I have the following data table that I want to use to predict DE prices based on the other variables in the data table with the GLM (= Generalized Linear Model).
set.seed(123)
dt.data <- data.table(date = seq(as.Date('2019-01-01'), by = '1 day', length.out = 731),
'DE' = rnorm(731, 30, 1), 'windDE' = rnorm(731, 10, 1),
'consumptionDE' = rnorm(731, 50, 1), 'nuclearDE' = rnorm(731, 8, 1),
'solarDE' = rnorm(731, 1, 1), check.names = FALSE)
dt.forecastData <- dt.data
dt.forecastData <- na.omit(dt.forecastData)
fromTestDate <- "2019-12-31"
fromDateTest <- base::toString(fromTestDate)
## Create train and test date-vectors depending on fromDateTest: ##
v.train <- which(dt.forecastData$date <= fromDateTest)
v.test <- which(dt.forecastData$date == as.Date(fromDateTest)+1)
## Create data tables for train and test data with specific date range (fromTestDate): ##
dt.train <- dt.forecastData[v.train]
v.trainDate <- dt.train$date
dt.test <- dt.forecastData[v.test]
v.testDate <- dt.test$date
## Delete column "date" of train and test data for model fitting: ##
dt.train <- dt.train[, c("date") := NULL]

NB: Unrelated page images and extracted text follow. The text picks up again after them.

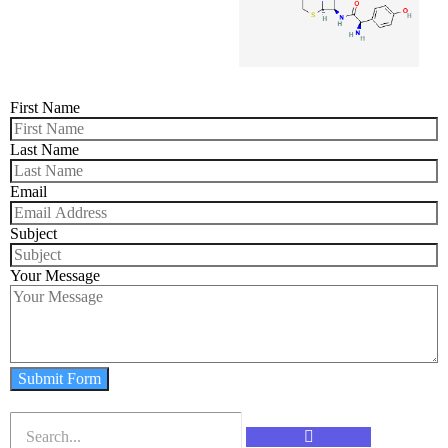
First Name
Last Name
Email
Subject
Your Message
Submit Form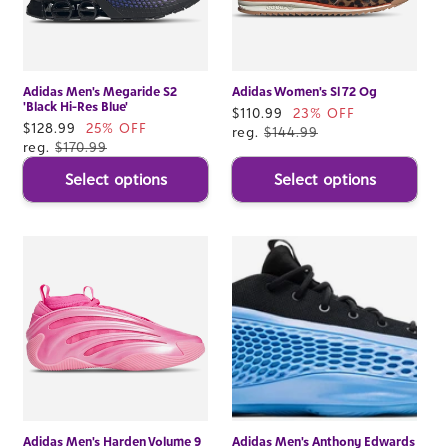
Adidas Men's Megaride S2
Adidas Women's Sl 72 Og
'Black Hi-Res Blue'
Sale
$110.99
23% OFF
Sale
$128.99
25% OFF
price
reg.
$144.99
price
reg.
$170.99
Select options
Select options
Adidas Men's Harden Volume 9
Adidas Men's Anthony Edwards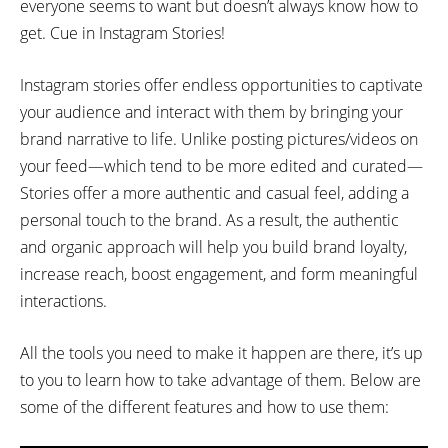
everyone seems to want but doesn’t always know how to
get. Cue in Instagram Stories!
Instagram stories offer endless opportunities to captivate
your audience and interact with them by bringing your
brand narrative to life. Unlike posting pictures/videos on
your feed—which tend to be more edited and curated—
Stories offer a more authentic and casual feel, adding a
personal touch to the brand. As a result, the authentic
and organic approach will help you build brand loyalty,
increase reach, boost engagement, and form meaningful
interactions.
All the tools you need to make it happen are there, it’s up
to you to learn how to take advantage of them. Below are
some of the different features and how to use them: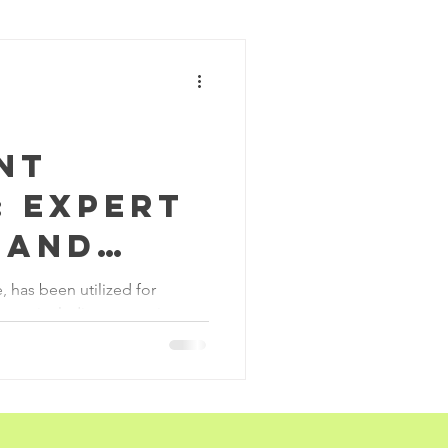
ohazards
struction
nt
: Expert
 and
ervices
, has been utilized for
ears, including as a paint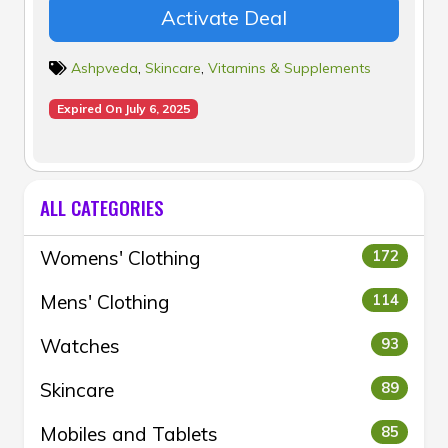
Activate Deal
Ashpveda
,
Skincare
,
Vitamins & Supplements
Expired On July 6, 2025
ALL CATEGORIES
Womens' Clothing
172
Mens' Clothing
114
Watches
93
Skincare
89
Mobiles and Tablets
85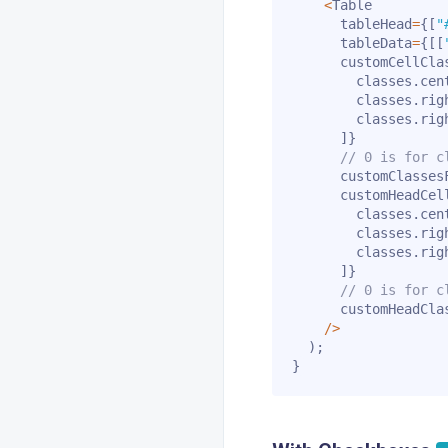
<
Table

      tableHead
=
{
[
"
      tableData
=
{
[
[
      customCellCla
        classes
.
cen
        classes
.
rig
        classes
.
righ
]
}
// 0 is for c
      customClasses
      customHeadCel
        classes
.
cen
        classes
.
rig
        classes
.
righ
]
}
// 0 is for c
      customHeadCla
/
>
)
;
}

dt.test <- dt.test[, c("date") := NULL]
## MODEL FITTING: ##
## Generalized Linear Model: ##
xgbModel <- stats::glm(DE ~ .-1, data = dt.train,
family = quasi(link = "identity", variance = "constant"))
## Train and Test Data PREDICTION with xgbModel: ##
dt.train$prediction <- stats::predict.glm(xgbModel, dt.train)

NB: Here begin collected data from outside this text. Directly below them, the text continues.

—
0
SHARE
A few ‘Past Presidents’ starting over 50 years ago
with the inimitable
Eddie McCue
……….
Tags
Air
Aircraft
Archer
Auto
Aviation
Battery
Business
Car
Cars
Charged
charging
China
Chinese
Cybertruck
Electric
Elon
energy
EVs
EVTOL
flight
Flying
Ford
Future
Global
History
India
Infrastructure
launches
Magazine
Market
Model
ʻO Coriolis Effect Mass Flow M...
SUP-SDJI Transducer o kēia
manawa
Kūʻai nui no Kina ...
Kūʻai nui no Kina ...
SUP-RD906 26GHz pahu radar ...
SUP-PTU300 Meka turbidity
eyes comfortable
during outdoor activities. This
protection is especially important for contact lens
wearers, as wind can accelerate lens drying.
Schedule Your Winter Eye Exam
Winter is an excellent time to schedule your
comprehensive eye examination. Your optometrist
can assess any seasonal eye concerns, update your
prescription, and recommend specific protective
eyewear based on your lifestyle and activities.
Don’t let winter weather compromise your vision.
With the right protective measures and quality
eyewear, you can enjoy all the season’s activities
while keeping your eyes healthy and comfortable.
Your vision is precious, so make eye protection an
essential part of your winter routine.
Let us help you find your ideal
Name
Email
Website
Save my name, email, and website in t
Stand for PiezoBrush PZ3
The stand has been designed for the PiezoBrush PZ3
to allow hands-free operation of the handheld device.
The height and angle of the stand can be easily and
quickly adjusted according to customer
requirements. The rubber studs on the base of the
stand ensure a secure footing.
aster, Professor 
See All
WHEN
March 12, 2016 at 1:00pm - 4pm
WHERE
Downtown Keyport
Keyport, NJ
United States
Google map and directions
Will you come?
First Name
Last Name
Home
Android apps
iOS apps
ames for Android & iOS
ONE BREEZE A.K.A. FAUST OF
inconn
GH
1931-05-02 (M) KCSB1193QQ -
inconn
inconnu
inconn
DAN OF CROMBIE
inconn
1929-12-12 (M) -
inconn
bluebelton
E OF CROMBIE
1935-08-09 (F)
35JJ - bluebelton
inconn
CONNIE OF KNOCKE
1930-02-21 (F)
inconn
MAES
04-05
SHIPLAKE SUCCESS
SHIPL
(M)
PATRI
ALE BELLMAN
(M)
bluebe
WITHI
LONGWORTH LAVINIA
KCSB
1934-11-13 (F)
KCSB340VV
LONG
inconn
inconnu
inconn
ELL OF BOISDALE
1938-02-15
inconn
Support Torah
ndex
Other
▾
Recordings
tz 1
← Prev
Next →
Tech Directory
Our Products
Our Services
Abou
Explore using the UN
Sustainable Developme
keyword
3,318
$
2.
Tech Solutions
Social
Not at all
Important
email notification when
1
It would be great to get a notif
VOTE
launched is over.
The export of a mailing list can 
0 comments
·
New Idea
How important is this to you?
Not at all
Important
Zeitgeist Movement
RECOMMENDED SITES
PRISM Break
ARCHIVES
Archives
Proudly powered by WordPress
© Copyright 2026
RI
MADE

dt.test$prediction <- stats::predict.glm(xgbModel, dt.test)
## Add date columns to dt.train and dt.test: ##
dt.train <- data.table(date = v.trainDate, dt.train)
dt.test <- data.table(date = v.testDate, dt.test)

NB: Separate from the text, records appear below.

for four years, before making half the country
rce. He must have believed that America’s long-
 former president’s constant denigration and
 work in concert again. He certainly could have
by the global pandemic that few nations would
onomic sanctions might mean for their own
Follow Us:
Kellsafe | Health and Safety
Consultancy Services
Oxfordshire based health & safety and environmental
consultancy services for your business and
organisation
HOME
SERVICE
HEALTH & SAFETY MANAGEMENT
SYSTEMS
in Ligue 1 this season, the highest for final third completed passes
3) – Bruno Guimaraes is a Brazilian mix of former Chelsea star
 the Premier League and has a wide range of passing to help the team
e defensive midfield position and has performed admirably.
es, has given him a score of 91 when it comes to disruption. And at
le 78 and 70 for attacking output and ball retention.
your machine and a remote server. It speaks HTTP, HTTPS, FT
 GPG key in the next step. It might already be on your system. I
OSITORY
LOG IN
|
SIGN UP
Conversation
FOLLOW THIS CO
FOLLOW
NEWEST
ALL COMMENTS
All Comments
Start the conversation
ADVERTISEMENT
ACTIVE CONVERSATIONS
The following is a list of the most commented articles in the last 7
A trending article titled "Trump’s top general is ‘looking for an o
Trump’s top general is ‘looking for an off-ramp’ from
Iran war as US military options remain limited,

Here in this code I train the model with the data from 2019-01-01
to 2019-12-31
and test it with the day-ahead forecast from 2020-01-01
.
Now I want to create a for
-loop so that I run my model 365 in total, as follows:
Run 1:
a) use 01-01-2019
to 31-12-2019
to train my model
b) predict for 01-01-2020
(test data)
c) use the actual data point for 01-01-2020
to evaluate the prediction
Run 2:
a) use 01-01-2019
to 01-01-2020
to train my model
b) predict for 02-01-2020
c) use the actual data point for 02-01-2020
to evaluate the prediction
etc.
In the end, I want to plot e.g. the cumulate sum of the individual prediction performances Or the histogram of the individual prediction performances and some summary statistics (mean, median, sd, etc.)
Unfortunately, I don't know how to start with the loop and where I can save my predictions of each run? I hope someone can help me with this!